David tersadar kalau Lina mabuk. "Kamu mabuk," David menahan kedua tangan yang terus memukulinya.

Lina menyandarkan kepalanya ke meja dan terus meracau.

David segera memapah Lina dan mengantarnya pulang.

Sesampainya di apartemen Lina.

David mengangkat tubuh Lina ke atas ranjang. Saat David bangkit tiba-tiba tangannya tertahan oleh Lina.

"Jangan tinggalkan aku, Mas David!"

"Iya, aku tidak akan pergi jauh darimu." sahut David sambil membelai pucuk kepalanya.
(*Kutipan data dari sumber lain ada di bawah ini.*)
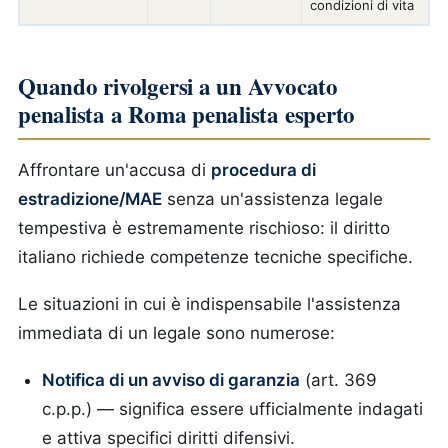
condizioni di vita
Quando rivolgersi a un Avvocato
penalista a Roma penalista esperto
Affrontare un'accusa di
procedura di
estradizione/MAE
senza un'assistenza legale
tempestiva è estremamente rischioso: il diritto
italiano richiede competenze tecniche specifiche.
Le situazioni in cui è indispensabile l'assistenza
immediata di un legale sono numerose:
Notifica di un avviso di garanzia
(art. 369
c.p.p.) — significa essere ufficialmente indagati
e attiva specifici diritti difensivi.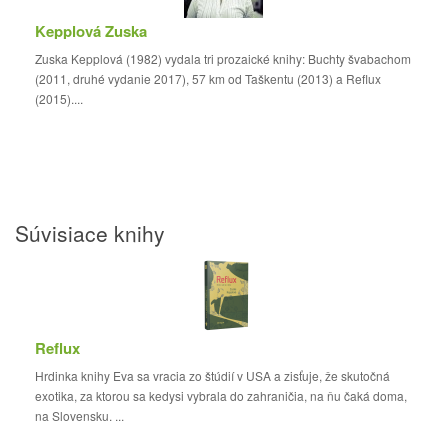
Kepplová Zuska
Zuska Kepplová (1982) vydala tri prozaické knihy: Buchty švabachom
(2011, druhé vydanie 2017), 57 km od Taškentu (2013) a Reflux
(2015)....
Súvisiace knihy
Reflux
Hrdinka knihy Eva sa vracia zo štúdií v USA a zisťuje, že skutočná
exotika, za ktorou sa kedysi vybrala do zahraničia, na ňu čaká doma,
na Slovensku. ...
David mengedarkan pandangan melihat suasana kamar Lina yang berantakan. "Mengapa kamarmu berantakan sekali?" David mengangkat tangannya untuk merapikan sprei.

Lina mengerjap, "Aku belum sempat beres-beras, ntar saja aku akan merapikannya. Lagi pula ini juga ulahmu kan,"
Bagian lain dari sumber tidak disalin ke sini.